I believe that I have covered all your objections in the following previous posts on the thread. Note that according to the Jeppesen ILS map for JFK runway 31R at point ZULAB, a point at altitude 1,900 feet almost exactly where the JFK done was spotted an airliner would be travelling 160 knots. In the past three months two drone/UFOs have been placed hovering within 300 feet of
airliners on landing approach. IMO, someone is practicing of failed in an actual attempt at a collision!

http://www.freerepublic.com/focus/bloggers/3014942/posts?page=8#8

To: McGruff

“That doesn’t sound very easy.”

Imagine yourself in two-dimensions in a small boat trying to intentionally collide with a large ship.

If you have a navigational chart of the ship channel and know the shipping schedule you could position yourself in the middle of the channel using newly available GPS guidance.

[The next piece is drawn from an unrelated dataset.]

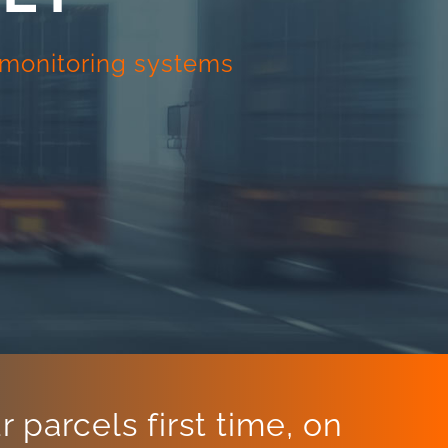
d monitoring systems
 parcels first time, on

You would have the best chance of achieving a collision if you selected a passage in the channel where the large ship would be following a constant bearing as it approaches your intended collision point.

You could sit there at the most likely collision point facing your craft towards the oncoming ship and you would only have to make very small adjustments to the port or starboard (left or right) to insure a collision, assuming you were not detected on the bridge of the approaching craft.

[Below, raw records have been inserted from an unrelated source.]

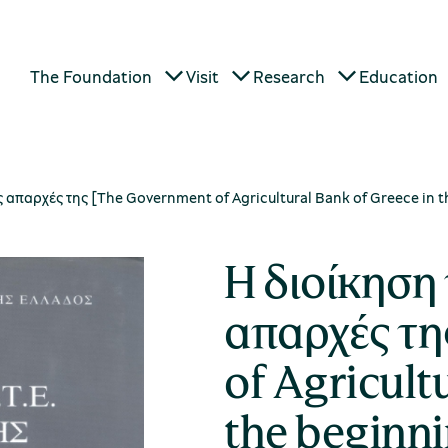
The Foundation
Visit
Research
Education
ις απαρχές της [The Government of Agricultural Bank of Greece in 
Η διοίκηση 
απαρχές τη
of Agricult
the beginn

As a boy my Navy dad taught me “beware the constant bearing” meaning that if your craft is following a constant heading at constant speed and another craft is heading across your bow at a constant heading and constant speed, but the “bearing” (compass position) of the other craft is remaining constant (constant degrees to the left or right of your bow) then you are heading for a collision.

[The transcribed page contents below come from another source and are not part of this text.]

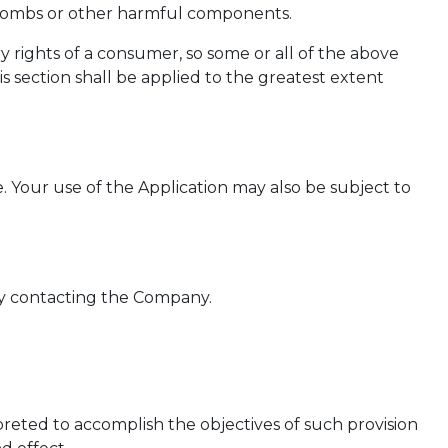
imebombs or other harmful components.
ry rights of a consumer, so some or all of the above
is section shall be applied to the greatest extent
e. Your use of the Application may also be subject to
 by contacting the Company.
rpreted to accomplish the objectives of such provision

Sitting in your small craft facing an oncoming ship it would be easy to determine whether you should maneuver to the left or right to guarantee a collision, assuming the large ship doesn’t change course. All you have to do is observe whether it is coming straight at you and adjust accordingly.

Now imagine a remotely piloted multi-copter drone remote pilot attempting to achieve a collsion with an airliner where the airliner, like the Alitalia jet approaching JFK, is flying a constant bearing(315 degrees, per Jeppesen) and constant altitude (1,900 feet per Jeppesen) for a mile as it approaches a known optimal collision point (labeled ZULAB on the Jeppesen map and GPS identifiable in three dimensions) right before the airliner begins final descent.

Point ZULAB on the Jeppesen map is a known constant three-dimensional location through which all jetliners must pass on approach to runway 31R at JFK right over Long Beach, NY where the rogue drone multi-copter was spotted “hovering” only 200 feet away from the Alitalia Jet.

A remote terrorist drone pilot positioning the attach drone multi-copter at point ZULAB and facing the drone at bearing 135 degrees (opposite of landing bearing 315 degrees) the terrorist now has a two dimensional target to collide with. The terrorist would only have to position the drone up or down, or left or right to maintain the “constant heading” of the incoming jetliner relative to the drone.

In particular the terrorist would want to target one of the jet turbines of the airliner.

8 posted on Thursday, May 2, 2013 12:31:43 PM by Seizethecarp

http://www.freerepublic.com/focus/bloggers/3014942/posts?page=21#21

To: Revolutionary

“The odds of bringing down the aircraft are almost zero because they can land just fine on the other engine. But the fear factor would be great.”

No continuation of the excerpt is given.